Set in the Chinese Canadian community, LONG LIFE, HAPPINESS AND PROSPERITY is a story of hope and the importance of keeping faith in this sometimes difficult world.

Comments: A nice, cute, quirky and funny movie that explores both Chinese culture and its mingling with a western-influenced lifestyle. The story follows three main arcs: daughter trying to find love for her single mom, recently laid-off elder security guard, and a butcher store father trying to pass on the family legacy to his American born son.

The lead little girl (Valerie Tian from Juno) at age twelve here was really funny and down-to-earth. I experienced a few laughs from the situations brought about in the story. The ending may throw you off since a few of the arcs don’t really spell out the ending for some of the characters; that’s why I had to turn on the commentary for the ending scenes to hear the director’s explanation. Still, this a a well-made film and good times for the entire family.

Score: 4 out of 5

Book Review: Kong: King Of Skull Island- 5/17/08

Description: In 1933, American showman Carl Denham returned from a mysterious, hidden island with a priceless treasure. A treasure not gold or jewels, but the island’s barbaric god, a monstrous anthropoid called “Kong.” The savage giant escaped and wreaked havoc among the man-made canyons of Manhattan, but within hours of the giant ape’s death his body – and Carl Denham – disappeared. Twenty-five years later, the son of Carl Denham makes a shocking discovery that leads him back to the site of his father’s greatest adventure and to the answers that will unlock the century’s greatest mystery and history’s greatest miracle.

Kong: King Of Skull Island was authorized by the Cooper Estate and based on the original novel that inspired the all-time classic film. This new novel acts as both prequel and sequel to the classic fantasy tale, King Kong. Acclaimed fantasy artist Joe DeVito and top fantasy and science-fiction writer Brad Strickland join forces to make for an interactive visual-narrative storytelling experience unlike any other.

Comments: After thinking about the 2005 movie, I was searching around for information about the history of the film and came across this novel. An authorized book from the heirs of the creator of King Kong, this story takes place before and after Kong is found and brought to rampage New York.

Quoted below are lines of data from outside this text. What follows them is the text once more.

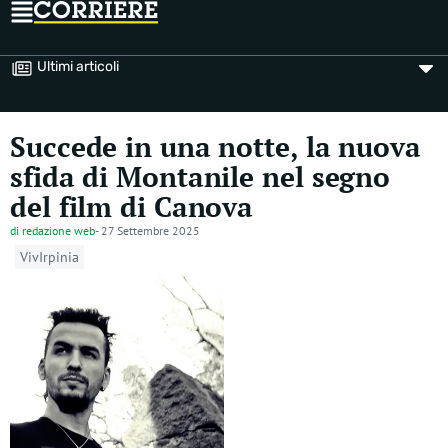
Ultimi articoli
Succede in una notte, la nuova
sfida di Montanile nel segno
del film di Canova
di
redazione web
-
27 Settembre 2025
VivIrpinia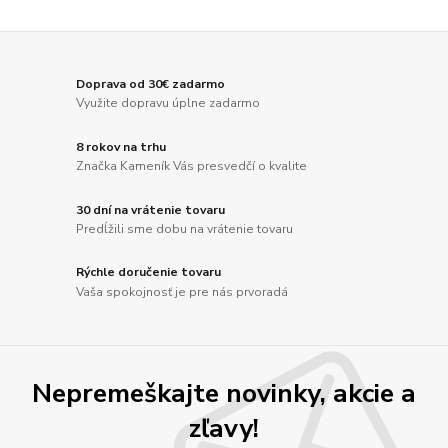
Doprava od 30€ zadarmo
Využite dopravu úplne zadarmo
8 rokov na trhu
Značka Kameník Vás presvedčí o kvalite
30 dní na vrátenie tovaru
Predĺžili sme dobu na vrátenie tovaru
Rýchle doručenie tovaru
Vaša spokojnosť je pre nás prvoradá
Nepremeškajte novinky, akcie a
zľavy!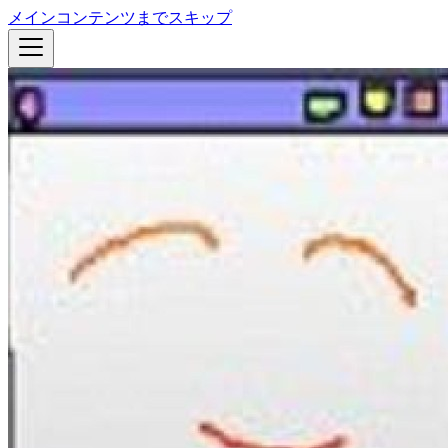
メインコンテンツまでスキップ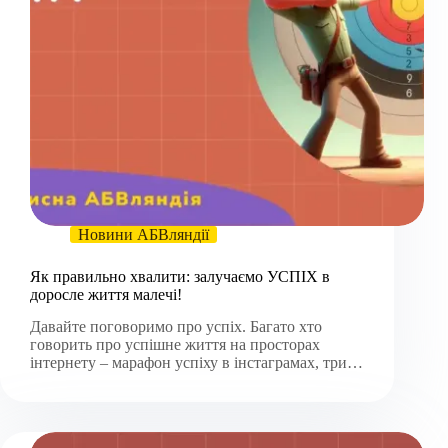
Новини АБВляндії
Як правильно хвалити: залучаємо УСПІХ в
доросле життя малечі!
Давайте поговоримо про успіх. Багато хто
говорить про успішне життя на просторах
інтернету – марафон успіху в інстаграмах, три…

The Kong: King Of Skull Island story centers around two main characters. Set in the late 50’s, the first is the son of the filmmaker who captured and brought Kong to NYC. He tries to trace what happened to the gigantic ape and his dad when both disappeared after Kong fell from the Empire State building 25 years in the past. The second arch is from the past (maybe 18th century) about one of the native islanders where Kong comes from. The island princess’ story traces the history of Kong and how he and the people and creatures of the island came to be before being disrupted by early European explorers.

Kong: King Of Skull Island is a pretty large format book with interspersed images capturing certain vivid scenes from the story. The book moves along at a brisk pace venturing back and forth between the two main characters with a dose of suspense, intrigue and ape vs. dinosaur vs. dinosaur vs. human battles.